→ **Task statement**
Exclude the pictures, then restate exactly each line of the data below from the first through the line containing "sugars, absent in".

→ **Exercise materials**
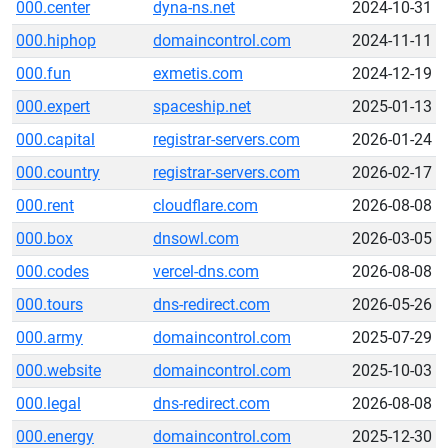
000.center
dyna-ns.net
2024-10-31
000.hiphop
domaincontrol.com
2024-11-11
000.fun
exmetis.com
2024-12-19
000.expert
spaceship.net
2025-01-13
000.capital
registrar-servers.com
2026-01-24
000.country
registrar-servers.com
2026-02-17
000.rent
cloudflare.com
2026-08-08
000.box
dnsowl.com
2026-03-05
000.codes
vercel-dns.com
2026-08-08
000.tours
dns-redirect.com
2026-05-26
000.army
domaincontrol.com
2025-07-29
000.website
domaincontrol.com
2025-10-03
000.legal
dns-redirect.com
2026-08-08
000.energy
domaincontrol.com
2025-12-30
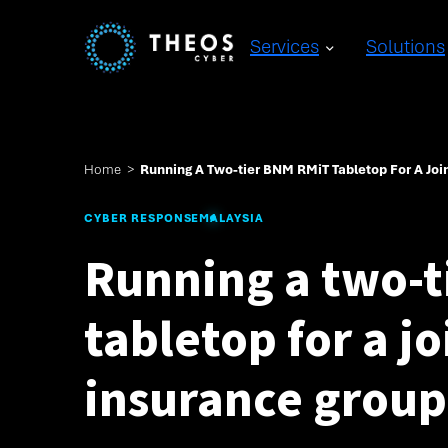
Services
Solutions
Home
>
Running A Two-tier BNM RMiT Tabletop For A Joi
CYBER RESPONSE
MALAYSIA
Running a two-
tabletop for a j
insurance group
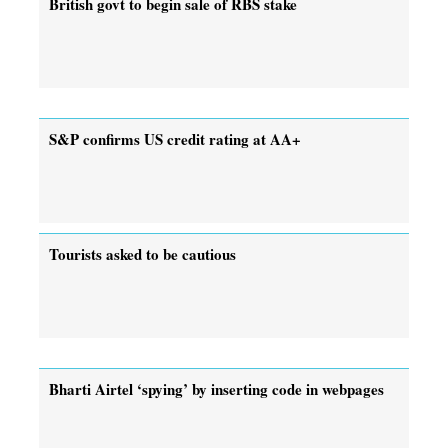
British govt to begin sale of RBS stake
S&P confirms US credit rating at AA+
Tourists asked to be cautious
Bharti Airtel ‘spying’ by inserting code in webpages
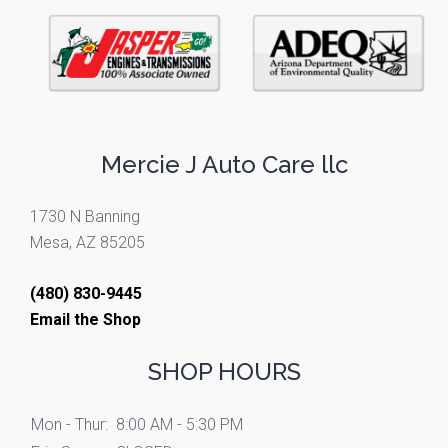
Mercie J Auto Care llc
1730 N Banning
Mesa, AZ 85205
(480) 830-9445
Email the Shop
SHOP HOURS
Mon - Thur:
8:00 AM - 5:30 PM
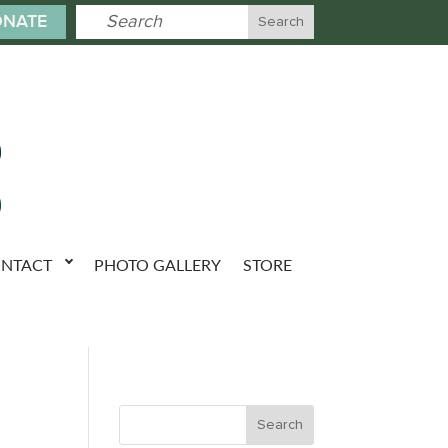
NATE
NTACT
PHOTO GALLERY
STORE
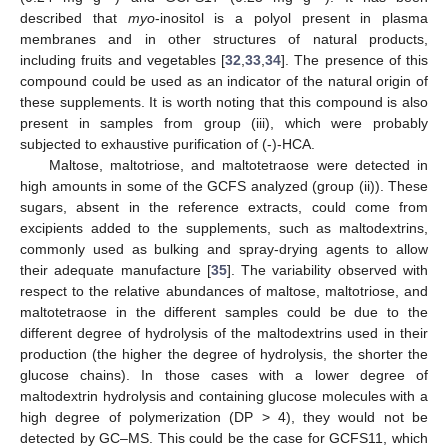
described that
myo
-inositol is a polyol present in plasma
membranes and in other structures of natural products,
including fruits and vegetables [
32
,
33
,
34
]. The presence of this
compound could be used as an indicator of the natural origin of
these supplements. It is worth noting that this compound is also
present in samples from group (iii), which were probably
subjected to exhaustive purification of (-)-HCA.
Maltose, maltotriose, and maltotetraose were detected in
high amounts in some of the GCFS analyzed (group (ii)). These
sugars, absent in the reference extracts, could come from
excipients added to the supplements, such as maltodextrins,
commonly used as bulking and spray-drying agents to allow
their adequate manufacture [
35
]. The variability observed with
respect to the relative abundances of maltose, maltotriose, and
maltotetraose in the different samples could be due to the
different degree of hydrolysis of the maltodextrins used in their
production (the higher the degree of hydrolysis, the shorter the
glucose chains). In those cases with a lower degree of
maltodextrin hydrolysis and containing glucose molecules with a
high degree of polymerization (DP > 4), they would not be
detected by GC–MS. This could be the case for GCFS11, which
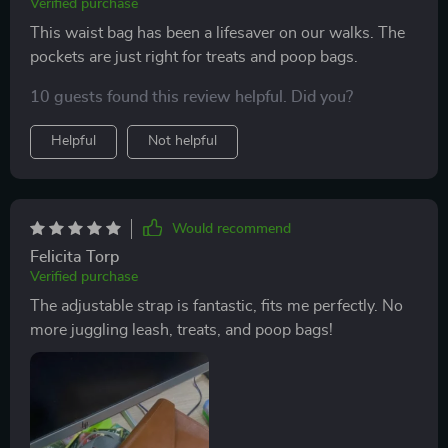
Verified purchase
This waist bag has been a lifesaver on our walks. The
pockets are just right for treats and poop bags.
10 guests found this review helpful. Did you?
Helpful
Not helpful
Would recommend
Felicita Torp
Verified purchase
The adjustable strap is fantastic, fits me perfectly. No
more juggling leash, treats, and poop bags!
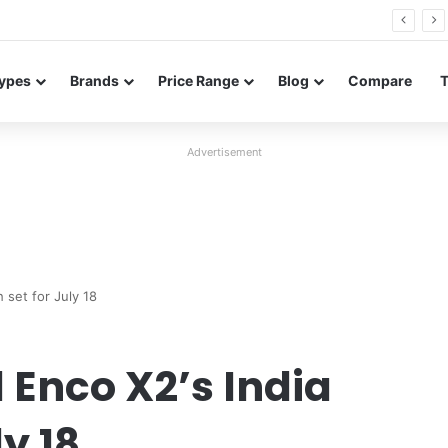
26 FE renders leak in three colors ahead of launch
ypes
Brands
Price Range
Blog
Compare
Advertisement
 set for July 18
 Enco X2’s India
y 18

→ **Result of the task**
000.center
dyna-ns.net
2024-10-31
000.hiphop
domaincontrol.com
2024-11-11
000.fun
exmetis.com
2024-12-19
000.expert
spaceship.net
2025-01-13
000.capital
registrar-servers.com
2026-01-24
000.country
registrar-servers.com
2026-02-17
000.rent
cloudflare.com
2026-08-08
000.box
dnsowl.com
2026-03-05
000.codes
vercel-dns.com
2026-08-08
000.tours
dns-redirect.com
2026-05-26
000.army
domaincontrol.com
2025-07-29
000.website
domaincontrol.com
2025-10-03
000.legal
dns-redirect.com
2026-08-08
000.energy
domaincontrol.com
2025-12-30
Services
Solutions
Home
>
Running A Two-tier BNM RMiT Tabletop For A Joi
CYBER RESPONSE
MALAYSIA
Running a two-
tabletop for a j
insurance group
British govt to begin sale of RBS stake
S&P confirms US credit rating at AA+
Tourists asked to be cautious
Bharti Airtel ‘spying’ by inserting code in webpages
Mercie J Auto Care llc
1730 N Banning
Mesa, AZ 85205
(480) 830-9445
Email the Shop
SHOP HOURS
Mon - Thur:
8:00 AM - 5:30 PM
NATE
NTACT
PHOTO GALLERY
STORE
described that
myo
-inositol is a polyol present in plasma
membranes and in other structures of natural products,
including fruits and vegetables [
32
,
33
,
34
]. The presence of this
compound could be used as an indicator of the natural origin of
these supplements. It is worth noting that this compound is also
present in samples from group (iii), which were probably
subjected to exhaustive purification of (-)-HCA.
Maltose, maltotriose, and maltotetraose were detected in
high amounts in some of the GCFS analyzed (group (ii)). These
sugars, absent in the reference extracts, could come from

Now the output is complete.